Washington Post wrote about Jablonski: "It may happen once a season or once in a lifetime. Along comes a talent, not merely your run-of-the-mill virtuoso, but someone, something extraordinary that makes you rethink a piece of music you thought you've known forever".

In 2020, Jablonski released his debut album for Ondine Records, Scriabin's complete Mazurkas, to great critical acclaim.

In 2021, Jablonski's recording of the works by a Russian composer Alexey Stanchinsky, also for Ondine, has been warmly accepted both by audiences and critics, earning him the Gramophone Editor's Choice in May 2021. It has been listed among the best classical releases of the year by the Gramophone.

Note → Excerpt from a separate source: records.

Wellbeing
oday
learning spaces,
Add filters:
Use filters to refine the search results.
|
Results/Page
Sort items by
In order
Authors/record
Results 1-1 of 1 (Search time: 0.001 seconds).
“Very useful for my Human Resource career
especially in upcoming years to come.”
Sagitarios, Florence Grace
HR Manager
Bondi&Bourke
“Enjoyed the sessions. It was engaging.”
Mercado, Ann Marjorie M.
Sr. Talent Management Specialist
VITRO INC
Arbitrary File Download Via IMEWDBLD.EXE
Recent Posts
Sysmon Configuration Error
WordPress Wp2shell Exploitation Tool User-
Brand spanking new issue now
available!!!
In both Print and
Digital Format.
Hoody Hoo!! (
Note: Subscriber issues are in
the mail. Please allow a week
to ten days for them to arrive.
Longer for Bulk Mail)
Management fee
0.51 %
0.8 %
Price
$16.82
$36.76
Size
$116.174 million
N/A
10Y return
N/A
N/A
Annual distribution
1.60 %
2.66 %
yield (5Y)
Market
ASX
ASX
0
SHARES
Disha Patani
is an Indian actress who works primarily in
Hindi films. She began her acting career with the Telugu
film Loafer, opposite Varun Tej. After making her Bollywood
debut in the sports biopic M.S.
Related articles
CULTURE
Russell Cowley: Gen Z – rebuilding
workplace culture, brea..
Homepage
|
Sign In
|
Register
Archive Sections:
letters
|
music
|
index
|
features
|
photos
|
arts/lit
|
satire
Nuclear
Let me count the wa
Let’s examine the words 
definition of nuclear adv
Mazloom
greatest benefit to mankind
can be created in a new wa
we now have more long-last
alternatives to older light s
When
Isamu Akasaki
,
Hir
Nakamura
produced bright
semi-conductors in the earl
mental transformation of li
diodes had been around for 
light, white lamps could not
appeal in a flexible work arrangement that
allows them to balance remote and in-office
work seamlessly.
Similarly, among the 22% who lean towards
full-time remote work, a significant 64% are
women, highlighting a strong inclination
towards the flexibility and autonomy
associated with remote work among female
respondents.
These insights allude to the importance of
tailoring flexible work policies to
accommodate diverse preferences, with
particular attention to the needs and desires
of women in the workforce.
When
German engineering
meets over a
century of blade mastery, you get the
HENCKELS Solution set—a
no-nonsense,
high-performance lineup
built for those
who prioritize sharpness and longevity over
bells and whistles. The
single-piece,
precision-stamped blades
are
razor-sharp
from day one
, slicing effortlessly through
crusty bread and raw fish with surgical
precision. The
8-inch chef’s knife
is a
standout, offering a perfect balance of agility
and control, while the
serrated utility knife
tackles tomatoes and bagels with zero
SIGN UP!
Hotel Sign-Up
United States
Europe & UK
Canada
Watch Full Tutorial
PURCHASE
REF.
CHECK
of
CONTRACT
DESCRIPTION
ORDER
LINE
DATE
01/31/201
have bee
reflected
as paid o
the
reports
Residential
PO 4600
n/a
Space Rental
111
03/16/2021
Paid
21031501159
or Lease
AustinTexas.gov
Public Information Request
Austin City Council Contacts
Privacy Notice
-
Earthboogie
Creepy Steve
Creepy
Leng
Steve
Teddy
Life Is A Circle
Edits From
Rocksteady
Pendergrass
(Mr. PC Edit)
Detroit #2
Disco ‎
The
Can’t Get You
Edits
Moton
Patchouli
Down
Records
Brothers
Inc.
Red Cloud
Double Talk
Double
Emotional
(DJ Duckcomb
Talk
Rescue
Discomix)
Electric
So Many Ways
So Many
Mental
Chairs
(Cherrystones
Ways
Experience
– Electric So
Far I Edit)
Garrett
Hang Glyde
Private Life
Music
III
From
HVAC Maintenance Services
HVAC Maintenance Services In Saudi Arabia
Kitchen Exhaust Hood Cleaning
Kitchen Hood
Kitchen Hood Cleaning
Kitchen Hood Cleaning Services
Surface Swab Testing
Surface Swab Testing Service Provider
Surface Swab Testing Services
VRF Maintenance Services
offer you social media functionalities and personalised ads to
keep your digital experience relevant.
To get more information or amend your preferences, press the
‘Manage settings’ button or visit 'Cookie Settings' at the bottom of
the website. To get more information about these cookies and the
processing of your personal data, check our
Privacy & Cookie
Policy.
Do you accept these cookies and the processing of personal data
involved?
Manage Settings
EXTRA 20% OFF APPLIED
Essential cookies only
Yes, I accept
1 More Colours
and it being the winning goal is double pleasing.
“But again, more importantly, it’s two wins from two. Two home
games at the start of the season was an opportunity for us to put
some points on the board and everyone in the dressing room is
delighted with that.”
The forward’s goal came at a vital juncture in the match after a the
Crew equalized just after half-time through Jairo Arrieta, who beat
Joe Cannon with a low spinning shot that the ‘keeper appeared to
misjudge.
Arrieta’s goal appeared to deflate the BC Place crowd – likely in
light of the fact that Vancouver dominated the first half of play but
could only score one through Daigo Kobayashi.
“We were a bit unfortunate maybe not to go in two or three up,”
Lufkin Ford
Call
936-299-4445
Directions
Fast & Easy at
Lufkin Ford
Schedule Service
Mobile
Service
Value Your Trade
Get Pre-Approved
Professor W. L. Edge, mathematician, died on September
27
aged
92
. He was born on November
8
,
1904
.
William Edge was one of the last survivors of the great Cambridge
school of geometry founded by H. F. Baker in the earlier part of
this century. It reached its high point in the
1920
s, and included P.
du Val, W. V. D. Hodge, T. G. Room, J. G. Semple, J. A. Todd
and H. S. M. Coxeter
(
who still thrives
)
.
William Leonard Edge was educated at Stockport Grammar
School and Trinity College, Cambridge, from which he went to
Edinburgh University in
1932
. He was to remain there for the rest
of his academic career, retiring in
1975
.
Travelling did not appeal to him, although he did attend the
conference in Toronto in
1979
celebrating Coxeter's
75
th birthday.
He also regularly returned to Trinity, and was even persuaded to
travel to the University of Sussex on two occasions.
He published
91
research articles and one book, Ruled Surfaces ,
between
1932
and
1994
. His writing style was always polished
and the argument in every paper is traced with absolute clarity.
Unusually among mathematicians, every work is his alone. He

In 2022, the artist embarked on his project of performing and recording the piano music of Grażyna Bacewicz (1909-1969), who takes her place among major Polish composers of her generation. 'Jablonski plays Bacewicz' recording was released on Ondine in February 2022, and immediately received the Gramophone Editor's Choice in March 2022, and was later included in the publication's best releases of the year list. Patrick Rucker's review concluded that the release introduced '...Music by important woman composer, played by a pianist in full flower of his mature, imaginative artistry.'

'Jablonski plays Bacewicz' became the BBC Music Magazine Instrumental Choice in March 2022, and Critics' Choice in The Record Geijutsu, Japan, in April 2022.

Gramophone listed the recording among its best classical recordings, and best piano recordings of 2022.

In December 2022, Jablonski's Bacewicz recording was awarded the French Academy Charles Cros Award.

In January 2023, it was nominated for The BBC Music Magazine Awards 2023.

Peter Jablonski is an ambassador for DONNE Foundation, a charity dedicated to promoting and supporting the work of women in music.

In May 2022, Peter Jablonski became a member of the Swedish Royal Music Academy.

==Awards==

- Edison Award for recording of the Rhapsody on a theme of Paganini by Rachmaninov with the [Royal Philharmonic Orchestra] and [Vladimir Ashkenazy].
- International Swede of the Year 1996.
- Warsaw Autumn Festival 1998 Orpheus Award for his premiere performance of Kilar's Piano Concerto.
- Litteris et Artibus Medal in June 2005 for his achievement as a pianist.
- The French Academy Charles Cros Award for the recording of piano music by Grażyna Bacewicz, December 2022.
- The Swedish Grammy Award, Årets Klassiska 2025, for the recording of Ronald Stevenson's piano works, April 2025.
The Fryderyk Award 2026 in category Most Outstanding Polish Music Recording, for his interpretation of André Tchaikowsky's two piano concertos and piano sonata. The recording was made with the NOSPR (Polish National Radio Symphony Orchestra) and conductor Łukasz Borowicz, and released on Ondine in November 2025.